Problem to solve ▸ Only lines holding "fixe" are wanted; copy each of them from the records below.

The input ▸
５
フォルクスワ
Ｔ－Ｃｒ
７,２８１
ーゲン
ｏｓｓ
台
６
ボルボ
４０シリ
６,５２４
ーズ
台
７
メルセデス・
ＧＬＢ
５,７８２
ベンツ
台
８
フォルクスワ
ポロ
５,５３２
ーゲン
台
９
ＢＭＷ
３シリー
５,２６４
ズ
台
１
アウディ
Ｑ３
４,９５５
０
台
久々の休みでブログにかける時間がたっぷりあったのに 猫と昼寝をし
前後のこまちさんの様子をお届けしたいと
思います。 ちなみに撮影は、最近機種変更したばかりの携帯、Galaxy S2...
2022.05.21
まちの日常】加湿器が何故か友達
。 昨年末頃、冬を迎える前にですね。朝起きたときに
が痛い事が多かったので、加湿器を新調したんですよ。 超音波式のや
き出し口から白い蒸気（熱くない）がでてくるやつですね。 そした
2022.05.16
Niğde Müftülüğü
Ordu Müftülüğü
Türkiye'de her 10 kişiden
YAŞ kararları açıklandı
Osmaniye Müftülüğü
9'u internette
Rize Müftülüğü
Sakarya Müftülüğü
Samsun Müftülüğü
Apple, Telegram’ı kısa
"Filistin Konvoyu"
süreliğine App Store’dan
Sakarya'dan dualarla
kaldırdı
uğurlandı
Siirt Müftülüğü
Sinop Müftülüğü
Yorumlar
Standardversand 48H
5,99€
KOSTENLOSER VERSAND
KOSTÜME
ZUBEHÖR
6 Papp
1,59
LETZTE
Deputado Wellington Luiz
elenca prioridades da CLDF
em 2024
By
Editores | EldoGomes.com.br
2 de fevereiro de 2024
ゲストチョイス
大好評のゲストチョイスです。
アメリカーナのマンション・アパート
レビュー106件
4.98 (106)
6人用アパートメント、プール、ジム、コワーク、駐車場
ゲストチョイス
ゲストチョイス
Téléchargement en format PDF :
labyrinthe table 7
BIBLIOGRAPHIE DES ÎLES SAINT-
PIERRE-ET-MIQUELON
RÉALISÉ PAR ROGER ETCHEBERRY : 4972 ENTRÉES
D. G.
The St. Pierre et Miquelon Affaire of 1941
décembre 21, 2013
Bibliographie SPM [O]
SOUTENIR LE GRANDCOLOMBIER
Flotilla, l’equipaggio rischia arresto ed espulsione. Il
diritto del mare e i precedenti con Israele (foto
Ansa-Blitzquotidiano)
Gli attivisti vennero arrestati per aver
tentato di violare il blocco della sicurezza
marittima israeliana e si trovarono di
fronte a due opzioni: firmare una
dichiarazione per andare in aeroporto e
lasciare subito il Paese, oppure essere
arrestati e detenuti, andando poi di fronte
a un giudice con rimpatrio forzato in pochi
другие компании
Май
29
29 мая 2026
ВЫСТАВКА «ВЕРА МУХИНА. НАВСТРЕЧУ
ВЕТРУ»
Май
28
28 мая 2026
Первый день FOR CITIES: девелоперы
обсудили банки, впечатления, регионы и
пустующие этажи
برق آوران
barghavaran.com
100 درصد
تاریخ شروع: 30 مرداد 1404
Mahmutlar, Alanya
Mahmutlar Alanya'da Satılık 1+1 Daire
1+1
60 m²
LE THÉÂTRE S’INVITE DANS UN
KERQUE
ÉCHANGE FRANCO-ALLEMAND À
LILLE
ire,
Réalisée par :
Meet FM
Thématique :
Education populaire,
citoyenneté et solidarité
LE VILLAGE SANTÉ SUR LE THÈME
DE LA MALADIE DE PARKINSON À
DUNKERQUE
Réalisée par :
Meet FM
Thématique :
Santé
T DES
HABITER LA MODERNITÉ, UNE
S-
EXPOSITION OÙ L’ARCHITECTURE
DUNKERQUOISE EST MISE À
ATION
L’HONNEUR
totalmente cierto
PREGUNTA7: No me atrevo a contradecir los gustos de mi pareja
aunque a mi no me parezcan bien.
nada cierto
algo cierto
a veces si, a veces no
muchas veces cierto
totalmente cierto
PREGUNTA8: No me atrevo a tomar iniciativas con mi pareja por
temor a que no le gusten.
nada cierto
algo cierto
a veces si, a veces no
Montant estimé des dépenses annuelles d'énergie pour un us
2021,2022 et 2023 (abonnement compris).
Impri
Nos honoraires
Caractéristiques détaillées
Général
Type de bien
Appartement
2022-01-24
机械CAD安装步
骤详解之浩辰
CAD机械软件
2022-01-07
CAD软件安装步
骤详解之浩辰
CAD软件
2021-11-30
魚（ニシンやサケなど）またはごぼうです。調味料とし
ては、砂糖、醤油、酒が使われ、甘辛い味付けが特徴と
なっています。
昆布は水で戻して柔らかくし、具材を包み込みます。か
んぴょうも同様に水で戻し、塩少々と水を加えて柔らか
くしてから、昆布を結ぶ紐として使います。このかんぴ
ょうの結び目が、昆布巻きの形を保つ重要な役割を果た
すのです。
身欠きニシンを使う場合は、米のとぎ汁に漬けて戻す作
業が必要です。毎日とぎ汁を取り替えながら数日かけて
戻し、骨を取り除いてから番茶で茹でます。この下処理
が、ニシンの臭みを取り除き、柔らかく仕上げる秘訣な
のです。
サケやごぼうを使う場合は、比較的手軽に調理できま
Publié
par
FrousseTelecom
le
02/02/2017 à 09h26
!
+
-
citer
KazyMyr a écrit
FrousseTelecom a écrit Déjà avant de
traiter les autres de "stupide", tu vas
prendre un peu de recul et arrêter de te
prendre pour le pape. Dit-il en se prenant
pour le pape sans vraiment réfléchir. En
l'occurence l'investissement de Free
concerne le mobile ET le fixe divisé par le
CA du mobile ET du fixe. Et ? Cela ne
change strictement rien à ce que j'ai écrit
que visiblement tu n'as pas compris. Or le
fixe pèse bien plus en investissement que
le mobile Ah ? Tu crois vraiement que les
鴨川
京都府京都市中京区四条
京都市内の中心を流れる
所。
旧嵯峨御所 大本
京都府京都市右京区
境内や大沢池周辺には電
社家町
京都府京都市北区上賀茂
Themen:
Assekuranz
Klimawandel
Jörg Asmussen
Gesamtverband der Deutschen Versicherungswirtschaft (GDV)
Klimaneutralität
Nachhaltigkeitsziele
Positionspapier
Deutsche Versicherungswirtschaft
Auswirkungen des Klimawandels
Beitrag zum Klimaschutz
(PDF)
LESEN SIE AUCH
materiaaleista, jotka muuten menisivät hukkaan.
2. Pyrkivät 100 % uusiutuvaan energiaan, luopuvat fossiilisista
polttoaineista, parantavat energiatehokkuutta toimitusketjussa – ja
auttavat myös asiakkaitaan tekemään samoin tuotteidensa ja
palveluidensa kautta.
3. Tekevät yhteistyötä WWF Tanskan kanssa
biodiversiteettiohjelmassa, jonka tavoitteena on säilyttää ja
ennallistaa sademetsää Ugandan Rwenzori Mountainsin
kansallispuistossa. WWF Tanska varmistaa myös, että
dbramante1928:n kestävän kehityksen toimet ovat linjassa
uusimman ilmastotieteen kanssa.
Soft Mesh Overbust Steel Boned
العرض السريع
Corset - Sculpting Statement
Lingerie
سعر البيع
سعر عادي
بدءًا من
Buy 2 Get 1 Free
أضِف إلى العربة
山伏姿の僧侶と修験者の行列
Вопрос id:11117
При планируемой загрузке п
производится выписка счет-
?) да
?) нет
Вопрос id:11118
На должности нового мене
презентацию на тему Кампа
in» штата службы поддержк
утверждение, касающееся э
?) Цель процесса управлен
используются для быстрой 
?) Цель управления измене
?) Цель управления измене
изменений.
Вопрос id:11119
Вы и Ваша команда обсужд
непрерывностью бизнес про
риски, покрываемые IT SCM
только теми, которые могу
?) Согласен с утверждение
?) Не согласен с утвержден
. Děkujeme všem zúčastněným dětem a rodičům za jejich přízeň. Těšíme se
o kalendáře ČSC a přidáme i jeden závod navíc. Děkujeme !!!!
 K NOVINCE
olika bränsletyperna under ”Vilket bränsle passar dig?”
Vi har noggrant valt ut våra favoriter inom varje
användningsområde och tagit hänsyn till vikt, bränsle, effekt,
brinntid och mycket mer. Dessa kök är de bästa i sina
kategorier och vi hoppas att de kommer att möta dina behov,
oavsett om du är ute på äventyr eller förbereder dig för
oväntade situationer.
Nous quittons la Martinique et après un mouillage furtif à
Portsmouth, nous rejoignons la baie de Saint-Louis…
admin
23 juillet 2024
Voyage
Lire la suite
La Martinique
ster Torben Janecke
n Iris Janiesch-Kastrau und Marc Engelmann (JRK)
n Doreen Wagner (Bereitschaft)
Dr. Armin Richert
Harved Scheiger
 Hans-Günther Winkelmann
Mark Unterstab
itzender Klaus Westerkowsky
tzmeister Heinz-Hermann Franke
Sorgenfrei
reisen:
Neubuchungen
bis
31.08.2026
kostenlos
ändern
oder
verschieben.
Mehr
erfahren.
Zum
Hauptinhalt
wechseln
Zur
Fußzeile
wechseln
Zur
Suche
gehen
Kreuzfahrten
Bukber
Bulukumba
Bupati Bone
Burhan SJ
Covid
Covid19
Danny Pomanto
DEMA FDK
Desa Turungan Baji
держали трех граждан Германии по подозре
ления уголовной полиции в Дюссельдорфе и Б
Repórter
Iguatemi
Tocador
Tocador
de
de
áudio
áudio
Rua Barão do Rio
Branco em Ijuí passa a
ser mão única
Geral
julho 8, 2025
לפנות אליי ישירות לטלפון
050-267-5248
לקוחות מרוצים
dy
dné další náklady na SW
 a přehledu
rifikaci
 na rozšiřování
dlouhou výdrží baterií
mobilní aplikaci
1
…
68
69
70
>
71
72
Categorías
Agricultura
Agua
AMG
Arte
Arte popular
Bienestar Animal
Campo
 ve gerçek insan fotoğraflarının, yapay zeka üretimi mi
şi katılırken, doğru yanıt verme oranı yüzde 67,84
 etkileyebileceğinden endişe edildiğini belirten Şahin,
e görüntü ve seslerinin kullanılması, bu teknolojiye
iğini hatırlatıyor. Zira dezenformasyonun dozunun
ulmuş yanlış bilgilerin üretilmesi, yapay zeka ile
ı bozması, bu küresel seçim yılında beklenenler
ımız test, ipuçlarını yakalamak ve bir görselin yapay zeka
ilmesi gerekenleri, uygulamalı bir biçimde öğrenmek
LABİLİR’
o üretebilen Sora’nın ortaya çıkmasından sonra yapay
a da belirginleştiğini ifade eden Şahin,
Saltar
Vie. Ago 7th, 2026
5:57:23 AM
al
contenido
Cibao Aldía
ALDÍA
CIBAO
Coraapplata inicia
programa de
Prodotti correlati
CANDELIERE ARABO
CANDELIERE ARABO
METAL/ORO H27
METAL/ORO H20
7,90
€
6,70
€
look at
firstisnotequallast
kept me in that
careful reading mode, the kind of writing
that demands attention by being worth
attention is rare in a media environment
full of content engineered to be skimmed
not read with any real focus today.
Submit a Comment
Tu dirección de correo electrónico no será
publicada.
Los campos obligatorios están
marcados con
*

Task result ▸
concerne le mobile ET le fixe divisé par le
CA du mobile ET du fixe. Et ? Cela ne
fixe pèse bien plus en investissement que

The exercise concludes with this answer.